Prof. Bonnici said the depreciation of the dollar against the Maltese lira had hurt Maltese exporters, such as textile firms. Yet a strata of companies had expanded, including pharmaceutical and medical companies, Dowty, de la Rue, Lufthansa Teknik, which opened last year and was continuing to grow, and Methode, along with smaller companies like AC cars, which was recruiting people. All this showed that the situation was very different from the way the opposition was painting it.

Tourism Minister Francis Zammit Dimech said the opposition wanted the people to believe there was a crisis in tourism in Malta.

But whereas, according to World Tourism Organisation figures, tourism dropped by 1.2 per cent worldwide last year the decline here was of 0.6 per cent and tourism earnings and bed nights rose.

Indeed, stakeholders had continued to show their confidence in the sector through new investment to the tune of Lm50 million in 10 projects including new hotels and extensions, apart from an investment of Lm170 million in the Cottonera project, the cruise liner terminal, and the Tigne' Point/ Manoel Island project.

People tended to forget that the 450-room InterContinental opened only a year ago and would recruit more people.
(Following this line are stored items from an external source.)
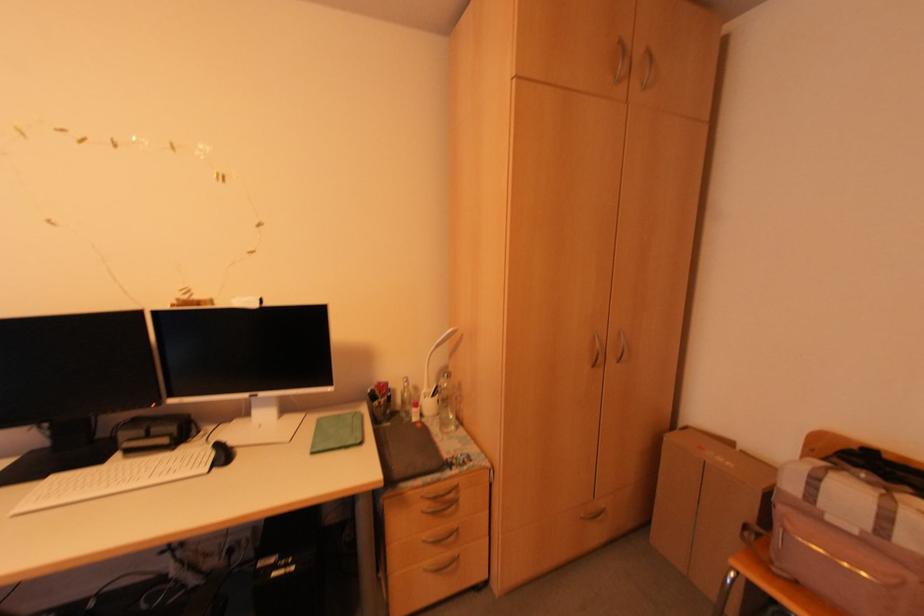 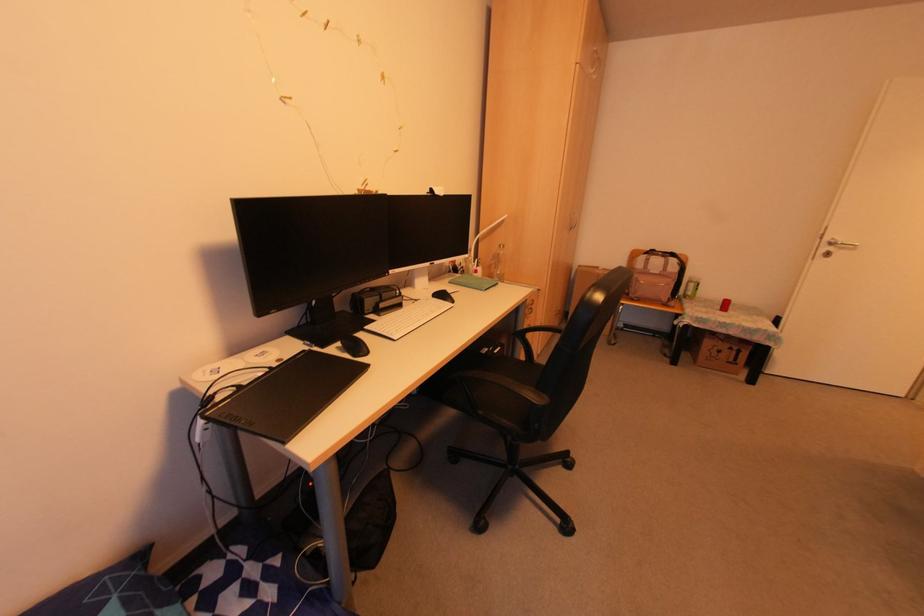 Find the pixel in the second image that matches (854,532) in the first image.

(655, 273) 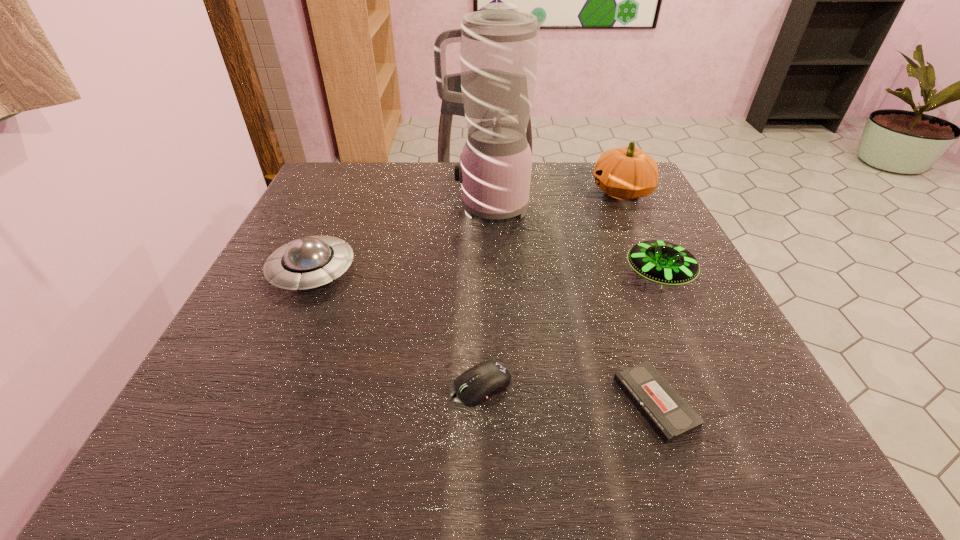 The width and height of the screenshot is (960, 540). Identify the location of free space at the far left corner of the desktop. (338, 162).

At what (x,y) coordinates should I click in order to perform the action: click on vacant space at the near right corner of the desktop. Please return your answer as a coordinate pair (x, y). The height and width of the screenshot is (540, 960). Looking at the image, I should click on (722, 429).

What are the coordinates of `free point between the gourd and the fifth tallest object` in the screenshot? It's located at (552, 288).

This screenshot has height=540, width=960. In order to click on free space between the right saucer and the computer equipment in this screenshot , I will do `click(570, 330)`.

Where is `unoccupied area between the computer equipment and the gourd`? The image size is (960, 540). unoccupied area between the computer equipment and the gourd is located at coordinates (552, 288).

Where is `free space that is in between the left saucer and the food processor`? This screenshot has height=540, width=960. free space that is in between the left saucer and the food processor is located at coordinates (399, 239).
Le Meridien were about to open another hotel at St Julian's. A large new hotel was being built at Ghajn Tuffieha, the Fortina had doubled in size, the Mercure Selmun and several other hotels were expanding, including a Lm1 million investment by San Lawrenz Resort, while the Westin and the Grand Hotel would spend Lm500,000 each. The Cavalieri Hotel would also reopen.

The government and the MTA were placing greater emphasis on conference and incentive travel. Several leading companies were holding the worldwide launching of their products in Malta, such as Nike and the relaunch of tour operator Frosch.

Parliamentary Secretary Edwin Vassallo said Opposition speakers could hardly speak about job creation and investment, given their failure when in government. It was worth recalling how under Labour, the VAT rate of 15 per cent was replaced by a cumbersome tax of 21 per cent. The power and water rates went through the roof, as did public debt, while consumer demand dropped.

Under the present government competitiveness had been raised, to the extent that the World Economic Forum placed Malta in 19th place among some 250 countries.

Contrary to what the opposition said, the government was keeping a close watch on market developments. Following the VAT increase, some businesses had decided not to raise their prices by three per cent, so as to attract customers. Others, however, had sought to abuse with price increases well above three per cent, which the government would investigate.

The unemployment rate in Malta, at 5.2 per cent, was lower than in Japan, Canada, Germany, France, Italy and the UK. But how high would it have been had Malta not decided to join the EU?

The present government had a track record of job creation and of improving working conditions. Workers now refused overtime. Under Labour there was a wage freeze, which some in the opposition wanted to return to.

Jason Azzopardi (PN) said there was no doubt that Malta, like other countries, was facing the challenge of competitiveness.

It could not compete with the cheap labour of China, where wages stood at Lm10 to Lm20 a month. What it needed to do, therefore, was to attract value added concerns, and this was the work being undertaken by Malta Enterprise.

He was pleased to note that rather than spreading its investment promotion net too widely, the agency was focusing on particular areas which appeared particularly attractive, such as pharmaceuticals.

A key ingredient for investment was certainty, and that was what EU membership would bring for Malta.

Tonio Fenech (PN) said the motion moved by the opposition was alarmist, and aimed at souring the investment climate. The motion was not only inaccurate but deceptive, because alternative jobs had been created in the services sector to make up for job losses in other sectors.

The Labour Party spoke about the need to create jobs, but was showing very little in the way of ideas.

MLP documents spoke of the need for stability while at the same time the MLP was trying to create instability by giving the impression that there was a crisis.